Now ask yourself: How often did you experience this kind of helping relationship in your education? Chances are, where the education felt good and was excellent, you did in fact feel these things.

But then consider also the times a teacher did something to demoralize and discourage you, failed to help you understand what you were supposed to do, gave you inscrutible feedback on your work. Perhaps it drove you to work harder. Or perhaps it made you up & leave, decide you were no good, that you didn’t have what it took. And did that help your education?

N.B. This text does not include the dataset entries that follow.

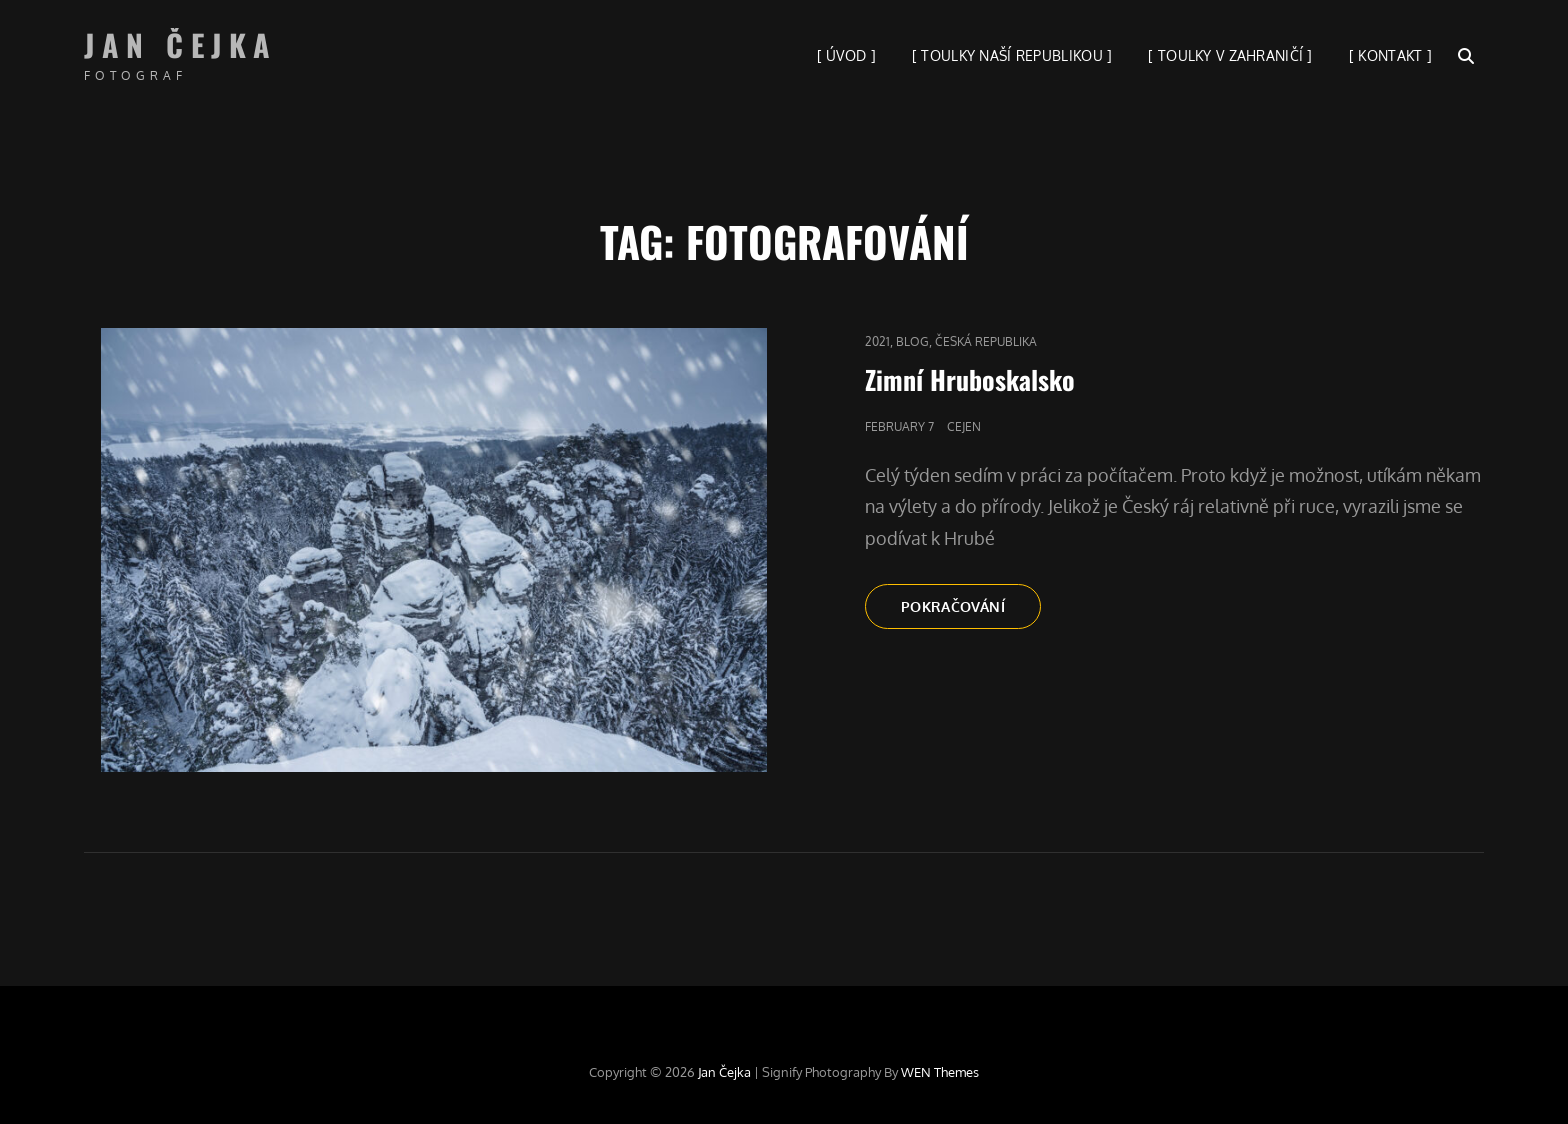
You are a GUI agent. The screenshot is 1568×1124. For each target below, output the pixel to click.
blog (912, 341)
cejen (964, 426)
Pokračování (971, 612)
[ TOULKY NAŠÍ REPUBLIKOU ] (1012, 55)
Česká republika (986, 341)
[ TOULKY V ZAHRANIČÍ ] (1230, 55)
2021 (877, 341)
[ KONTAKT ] (1390, 55)
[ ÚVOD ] (846, 55)
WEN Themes (940, 1072)
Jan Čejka (181, 44)
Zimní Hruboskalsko (970, 379)
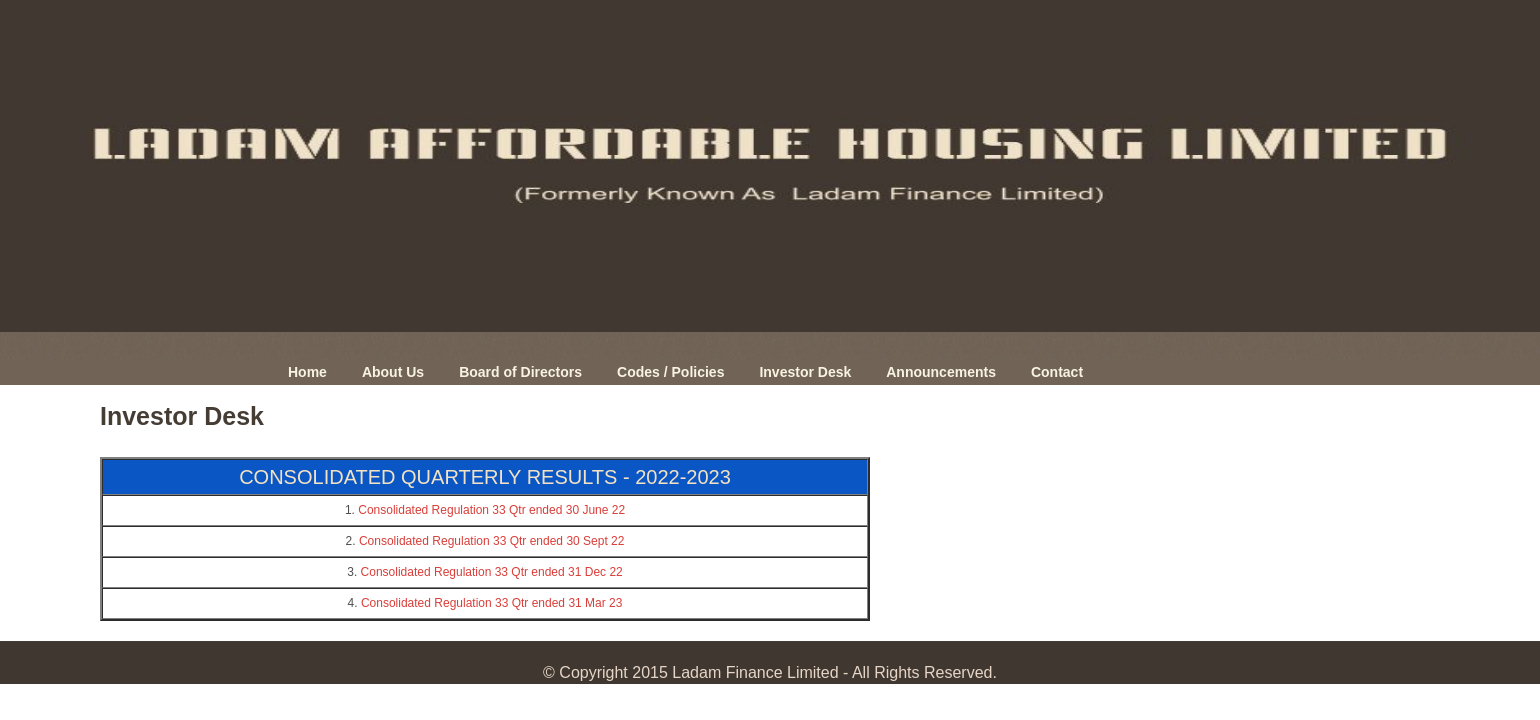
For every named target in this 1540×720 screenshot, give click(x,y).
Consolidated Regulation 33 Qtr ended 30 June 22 (491, 510)
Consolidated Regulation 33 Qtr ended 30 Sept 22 (492, 541)
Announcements (941, 372)
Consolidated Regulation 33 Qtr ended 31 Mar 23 (492, 603)
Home (307, 372)
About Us (393, 372)
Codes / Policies (670, 372)
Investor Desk (805, 372)
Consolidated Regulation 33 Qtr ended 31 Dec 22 (492, 572)
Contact (1057, 372)
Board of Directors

And here’s the even tougher part: if you are a teacher, ask yourself Are you doing this in your teaching?

In short: Are you helping your students to succeed? Or are setting up a series of obstacles to force them to fail? And are you then giving them the message that failing is their responsibility alone?

Of course, a teacher is not a shrink. Nor a nursemaid. Nor a babysitter.

But surely at least a part of the teacher’s job should be: coaching, leading, guiding, encouraging, helping. How to learn should not be off the table. And a sense of authenticity is surely preferable to a stiff mask of obscure authority which sets us apart and tells the student “you will never be in my shoes.”

Unless we think that helping others and helping others to learn is beneath us.

In which case, it’s higher ed itself that needs the shrink.